Interrogé par l’AFP, Bruno Koné, le porte-parole du gouvernement ivoirien, dit ne pas pouvoir répondre des actes de l’exécutif précédent, celui de Laurent Gbagbo, que l’actuel président Alassane Ouattara a remplacé en 2011 au terme d’une sanglante crise postélectorale.

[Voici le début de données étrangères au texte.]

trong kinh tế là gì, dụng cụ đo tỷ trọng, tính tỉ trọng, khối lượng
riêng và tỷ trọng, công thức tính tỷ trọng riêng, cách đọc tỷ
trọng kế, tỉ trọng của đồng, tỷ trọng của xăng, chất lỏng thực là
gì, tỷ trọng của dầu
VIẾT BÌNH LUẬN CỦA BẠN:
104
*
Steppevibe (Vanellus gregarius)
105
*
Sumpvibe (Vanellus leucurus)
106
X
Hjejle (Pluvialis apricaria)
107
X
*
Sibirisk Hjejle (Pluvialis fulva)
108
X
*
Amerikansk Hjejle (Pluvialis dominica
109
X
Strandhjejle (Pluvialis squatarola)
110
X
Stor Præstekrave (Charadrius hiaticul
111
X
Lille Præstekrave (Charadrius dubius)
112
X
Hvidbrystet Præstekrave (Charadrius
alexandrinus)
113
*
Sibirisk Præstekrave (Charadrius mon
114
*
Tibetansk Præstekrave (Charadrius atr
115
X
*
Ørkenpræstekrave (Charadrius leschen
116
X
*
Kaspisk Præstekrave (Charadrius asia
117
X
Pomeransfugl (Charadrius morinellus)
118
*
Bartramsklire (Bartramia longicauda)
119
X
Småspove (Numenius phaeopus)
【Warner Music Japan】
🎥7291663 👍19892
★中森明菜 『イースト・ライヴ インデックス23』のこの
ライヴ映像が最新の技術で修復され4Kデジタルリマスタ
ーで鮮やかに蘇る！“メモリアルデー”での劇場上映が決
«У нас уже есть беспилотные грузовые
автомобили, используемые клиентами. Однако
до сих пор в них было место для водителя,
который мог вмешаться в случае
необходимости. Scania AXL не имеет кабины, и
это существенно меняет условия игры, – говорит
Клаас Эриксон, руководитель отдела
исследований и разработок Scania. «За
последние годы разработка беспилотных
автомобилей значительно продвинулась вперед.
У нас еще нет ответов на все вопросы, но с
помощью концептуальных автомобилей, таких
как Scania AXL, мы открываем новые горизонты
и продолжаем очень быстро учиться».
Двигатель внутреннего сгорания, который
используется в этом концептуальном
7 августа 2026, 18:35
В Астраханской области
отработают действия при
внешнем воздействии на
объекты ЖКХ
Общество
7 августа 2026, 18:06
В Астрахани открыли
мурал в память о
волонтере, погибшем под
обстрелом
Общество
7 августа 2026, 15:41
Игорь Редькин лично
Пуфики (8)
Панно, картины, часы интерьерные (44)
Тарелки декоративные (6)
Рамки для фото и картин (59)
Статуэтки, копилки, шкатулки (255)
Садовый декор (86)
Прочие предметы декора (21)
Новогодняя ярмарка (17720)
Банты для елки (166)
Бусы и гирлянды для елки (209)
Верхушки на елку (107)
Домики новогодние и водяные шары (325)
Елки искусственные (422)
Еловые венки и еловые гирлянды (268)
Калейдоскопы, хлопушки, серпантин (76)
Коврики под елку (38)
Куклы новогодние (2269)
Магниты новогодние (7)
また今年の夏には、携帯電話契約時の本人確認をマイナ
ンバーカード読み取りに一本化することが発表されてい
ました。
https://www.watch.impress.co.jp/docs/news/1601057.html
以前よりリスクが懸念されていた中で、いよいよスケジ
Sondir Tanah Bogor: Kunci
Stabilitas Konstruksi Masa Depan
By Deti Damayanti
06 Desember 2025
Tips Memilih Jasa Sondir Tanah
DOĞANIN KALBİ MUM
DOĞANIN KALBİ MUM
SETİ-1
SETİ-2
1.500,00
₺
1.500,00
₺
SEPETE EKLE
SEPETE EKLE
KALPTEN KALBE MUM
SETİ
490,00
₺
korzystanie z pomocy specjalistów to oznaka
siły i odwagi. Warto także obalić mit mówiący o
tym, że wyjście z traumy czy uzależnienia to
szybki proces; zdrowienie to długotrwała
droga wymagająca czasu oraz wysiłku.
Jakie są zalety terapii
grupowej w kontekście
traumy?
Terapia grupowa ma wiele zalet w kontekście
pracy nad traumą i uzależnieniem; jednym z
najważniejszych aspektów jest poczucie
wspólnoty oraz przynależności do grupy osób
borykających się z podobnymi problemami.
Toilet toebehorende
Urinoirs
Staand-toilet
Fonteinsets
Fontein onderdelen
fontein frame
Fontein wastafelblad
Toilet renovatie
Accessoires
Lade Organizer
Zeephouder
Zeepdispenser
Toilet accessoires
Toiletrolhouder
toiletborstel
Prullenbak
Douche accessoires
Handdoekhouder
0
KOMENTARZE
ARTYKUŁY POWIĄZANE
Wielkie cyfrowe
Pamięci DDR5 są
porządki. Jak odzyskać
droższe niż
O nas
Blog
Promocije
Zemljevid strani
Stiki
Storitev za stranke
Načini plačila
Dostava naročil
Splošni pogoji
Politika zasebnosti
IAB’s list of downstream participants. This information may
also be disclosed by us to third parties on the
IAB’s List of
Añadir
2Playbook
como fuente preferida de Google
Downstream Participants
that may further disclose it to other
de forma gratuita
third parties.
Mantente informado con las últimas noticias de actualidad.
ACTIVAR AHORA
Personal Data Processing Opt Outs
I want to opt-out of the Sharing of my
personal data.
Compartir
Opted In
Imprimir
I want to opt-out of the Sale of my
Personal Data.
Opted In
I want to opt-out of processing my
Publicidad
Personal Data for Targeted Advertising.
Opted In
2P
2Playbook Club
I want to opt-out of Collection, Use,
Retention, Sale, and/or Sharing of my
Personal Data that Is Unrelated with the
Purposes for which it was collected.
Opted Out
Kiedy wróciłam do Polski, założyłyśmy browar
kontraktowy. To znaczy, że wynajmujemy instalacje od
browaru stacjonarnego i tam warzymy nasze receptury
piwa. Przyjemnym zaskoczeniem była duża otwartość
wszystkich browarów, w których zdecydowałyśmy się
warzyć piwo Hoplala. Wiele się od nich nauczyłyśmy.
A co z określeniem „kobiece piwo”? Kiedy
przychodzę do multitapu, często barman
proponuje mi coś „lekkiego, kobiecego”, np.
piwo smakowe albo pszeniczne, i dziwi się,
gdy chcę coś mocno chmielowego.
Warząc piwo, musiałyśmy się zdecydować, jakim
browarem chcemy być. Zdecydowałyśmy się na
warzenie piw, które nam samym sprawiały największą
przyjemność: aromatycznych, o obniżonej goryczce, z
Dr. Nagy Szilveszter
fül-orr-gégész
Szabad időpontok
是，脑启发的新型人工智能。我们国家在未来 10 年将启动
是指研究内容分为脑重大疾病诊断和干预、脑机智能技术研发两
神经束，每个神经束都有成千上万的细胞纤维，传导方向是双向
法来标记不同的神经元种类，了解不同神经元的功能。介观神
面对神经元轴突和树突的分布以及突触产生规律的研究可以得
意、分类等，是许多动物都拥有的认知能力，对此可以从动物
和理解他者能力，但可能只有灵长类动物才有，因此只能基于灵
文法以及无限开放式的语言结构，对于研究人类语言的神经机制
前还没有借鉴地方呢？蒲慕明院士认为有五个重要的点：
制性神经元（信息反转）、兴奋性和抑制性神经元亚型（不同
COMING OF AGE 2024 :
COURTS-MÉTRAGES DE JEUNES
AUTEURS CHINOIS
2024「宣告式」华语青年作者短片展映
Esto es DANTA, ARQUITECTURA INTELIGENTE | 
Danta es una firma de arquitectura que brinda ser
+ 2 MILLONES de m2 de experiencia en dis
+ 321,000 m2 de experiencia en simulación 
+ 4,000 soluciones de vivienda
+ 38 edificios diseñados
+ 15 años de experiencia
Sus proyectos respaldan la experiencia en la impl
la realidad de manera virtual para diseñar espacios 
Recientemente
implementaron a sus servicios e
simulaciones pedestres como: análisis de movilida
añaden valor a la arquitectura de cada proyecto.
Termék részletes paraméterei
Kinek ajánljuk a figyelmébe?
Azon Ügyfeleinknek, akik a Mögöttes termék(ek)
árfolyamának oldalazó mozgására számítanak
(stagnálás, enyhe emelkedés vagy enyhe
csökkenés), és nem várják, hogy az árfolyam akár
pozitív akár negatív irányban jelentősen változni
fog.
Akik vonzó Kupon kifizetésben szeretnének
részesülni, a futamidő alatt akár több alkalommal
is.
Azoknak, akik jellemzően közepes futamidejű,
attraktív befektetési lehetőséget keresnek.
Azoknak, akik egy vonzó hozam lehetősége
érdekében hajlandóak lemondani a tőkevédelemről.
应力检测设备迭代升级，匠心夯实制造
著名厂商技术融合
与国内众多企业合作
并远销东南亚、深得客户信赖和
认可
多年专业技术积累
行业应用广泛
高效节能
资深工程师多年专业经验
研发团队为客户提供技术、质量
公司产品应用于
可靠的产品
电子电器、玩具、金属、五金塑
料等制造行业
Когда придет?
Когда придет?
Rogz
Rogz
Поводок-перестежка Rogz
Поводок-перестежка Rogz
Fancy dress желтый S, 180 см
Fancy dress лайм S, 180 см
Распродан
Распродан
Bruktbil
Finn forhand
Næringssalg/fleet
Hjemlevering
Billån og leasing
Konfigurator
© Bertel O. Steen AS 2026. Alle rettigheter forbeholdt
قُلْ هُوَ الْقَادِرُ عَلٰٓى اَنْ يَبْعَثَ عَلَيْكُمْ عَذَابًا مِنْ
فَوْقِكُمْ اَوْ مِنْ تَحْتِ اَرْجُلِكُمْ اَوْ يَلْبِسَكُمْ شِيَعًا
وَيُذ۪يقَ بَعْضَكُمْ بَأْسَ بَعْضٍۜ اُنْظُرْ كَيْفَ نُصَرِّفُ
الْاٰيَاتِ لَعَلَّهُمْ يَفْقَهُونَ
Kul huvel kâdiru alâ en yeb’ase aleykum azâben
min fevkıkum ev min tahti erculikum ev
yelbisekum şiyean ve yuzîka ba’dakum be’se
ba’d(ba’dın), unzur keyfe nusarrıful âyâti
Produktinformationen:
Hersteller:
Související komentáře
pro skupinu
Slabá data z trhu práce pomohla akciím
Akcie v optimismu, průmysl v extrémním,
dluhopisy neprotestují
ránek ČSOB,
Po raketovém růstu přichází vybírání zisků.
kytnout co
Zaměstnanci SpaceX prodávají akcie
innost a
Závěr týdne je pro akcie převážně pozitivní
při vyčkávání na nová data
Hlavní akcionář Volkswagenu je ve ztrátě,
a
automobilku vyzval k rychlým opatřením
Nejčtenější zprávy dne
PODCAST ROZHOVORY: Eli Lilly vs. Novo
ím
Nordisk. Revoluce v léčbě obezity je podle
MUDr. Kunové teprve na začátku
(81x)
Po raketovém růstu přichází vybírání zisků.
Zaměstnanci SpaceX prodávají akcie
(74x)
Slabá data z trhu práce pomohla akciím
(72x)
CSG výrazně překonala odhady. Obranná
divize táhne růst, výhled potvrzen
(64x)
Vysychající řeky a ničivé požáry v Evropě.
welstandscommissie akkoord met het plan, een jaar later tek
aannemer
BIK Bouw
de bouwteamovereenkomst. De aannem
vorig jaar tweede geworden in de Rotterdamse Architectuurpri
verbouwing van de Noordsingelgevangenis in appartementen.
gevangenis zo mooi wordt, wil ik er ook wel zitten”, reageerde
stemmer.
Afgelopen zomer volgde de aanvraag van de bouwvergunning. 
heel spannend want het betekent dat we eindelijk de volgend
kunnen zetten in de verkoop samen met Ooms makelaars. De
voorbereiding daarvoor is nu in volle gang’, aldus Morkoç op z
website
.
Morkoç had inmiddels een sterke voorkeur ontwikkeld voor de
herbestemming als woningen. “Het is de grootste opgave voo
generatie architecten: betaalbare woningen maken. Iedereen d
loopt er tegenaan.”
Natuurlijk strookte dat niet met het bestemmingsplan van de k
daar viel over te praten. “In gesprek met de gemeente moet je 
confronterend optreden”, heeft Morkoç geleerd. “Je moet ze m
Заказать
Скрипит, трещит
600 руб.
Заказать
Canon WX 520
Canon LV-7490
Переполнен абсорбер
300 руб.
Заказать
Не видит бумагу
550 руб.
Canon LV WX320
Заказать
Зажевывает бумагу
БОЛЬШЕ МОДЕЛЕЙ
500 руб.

En 2009, Trafigura a ensuite versé quelque 33 millions d’euros supplémentaires, destinés à 30.000 bénéficiaires. Mais 7 millions ont été escamotés par quatre personnes disant agir au nom d’un groupe de victimes : elles ont été condamnées le 13 janvier dernier à Abidjan à 20 ans de prison - sans toutefois être incarcérées car la peine n’a pas été assortie d’un mandat de dépôt.
"Des milliers de victimes bien réelles risquent de ne jamais toucher d’indemnisation", regrette Drissa Traoré, vice-président de la Fédération internationale des droits de l’Homme.
Une fondation aux Pays-Bas représentant 110.000 personnes, l’UVDTAB, n’a pourtant pas abandonné tout espoir : elle a assigné Trafigura devant la justice néerlandaise en février dans l’espoir d’obtenir réparation.
Les avocats réclament 2.500 euros par plaignant, soit près de 280 millions d’euros au total, ainsi que la dépollution de certains sites concernés à Abidjan, qu’ils jugent inachevée.
Ce collectif dit vouloir agir différemment d’autres associations décriées et assure avoir vérifié, documents médicaux à l’appui, "que les récits (des victimes) tenaient la route", selon son secrétaire général Assane Diané.
Mariam Bamba, couturière du quartier d’Abobo, est l’une des plaignantes. "Cette procédure est notre dernier espoir", dit-elle. Pour traiter ses maux de tête, ses saignements de nez et sa vue défaillante, elle dit dépenser 30 euros par mois, soit environ un tiers de son salaire.